Reproduce exactly the lines below from the one containing "Painting by student Jennifer Jones" through the one containing "We’ll start in", including both, and nothing else.

(Data supplied)

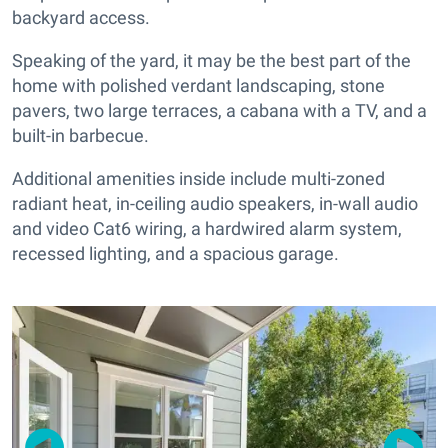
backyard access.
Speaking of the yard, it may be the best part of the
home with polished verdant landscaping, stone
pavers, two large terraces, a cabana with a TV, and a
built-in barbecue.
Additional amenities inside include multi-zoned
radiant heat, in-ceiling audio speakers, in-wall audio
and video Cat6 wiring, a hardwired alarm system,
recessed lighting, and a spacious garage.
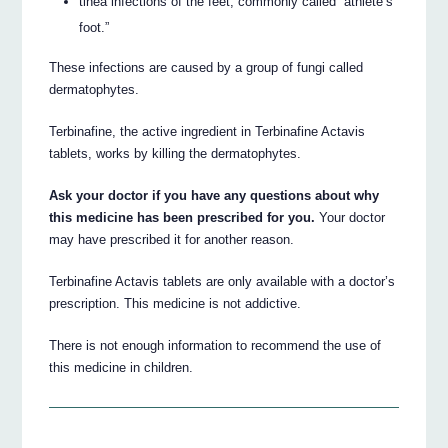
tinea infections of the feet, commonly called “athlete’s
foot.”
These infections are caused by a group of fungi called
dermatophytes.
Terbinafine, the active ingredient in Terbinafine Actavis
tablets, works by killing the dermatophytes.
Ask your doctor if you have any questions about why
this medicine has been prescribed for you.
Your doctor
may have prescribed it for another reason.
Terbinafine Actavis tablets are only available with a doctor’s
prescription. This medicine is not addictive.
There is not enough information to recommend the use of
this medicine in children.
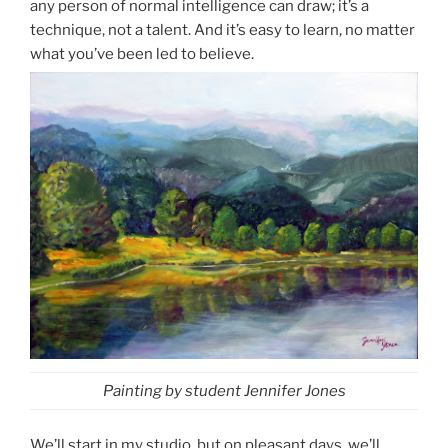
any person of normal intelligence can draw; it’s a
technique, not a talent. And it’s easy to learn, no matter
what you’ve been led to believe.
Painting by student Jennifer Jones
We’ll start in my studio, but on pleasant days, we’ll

(End Data supplied)
(Data supplied)

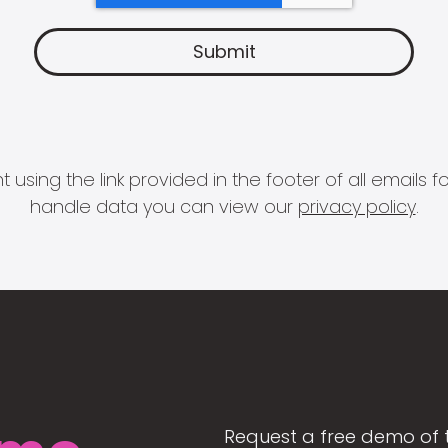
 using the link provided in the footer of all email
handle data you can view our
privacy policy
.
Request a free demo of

(End Data supplied)
(Data supplied)

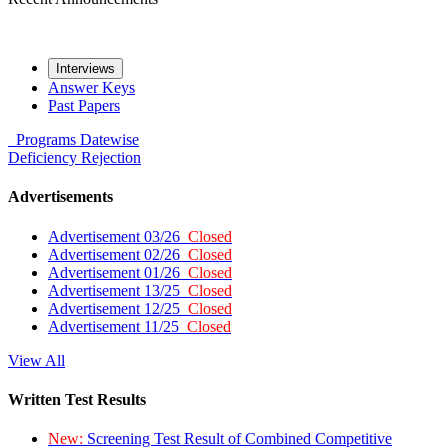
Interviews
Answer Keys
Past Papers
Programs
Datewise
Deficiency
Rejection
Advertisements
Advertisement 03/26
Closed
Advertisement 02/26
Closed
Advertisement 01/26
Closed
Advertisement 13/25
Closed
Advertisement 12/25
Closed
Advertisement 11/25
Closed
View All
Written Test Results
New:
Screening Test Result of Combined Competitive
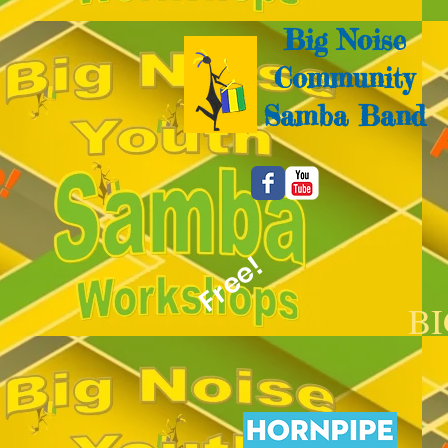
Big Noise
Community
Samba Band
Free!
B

(End Data supplied)

#### [Response for this exercise]
Painting by student Jennifer Jones
We’ll start in my studio, but on pleasant days, we’ll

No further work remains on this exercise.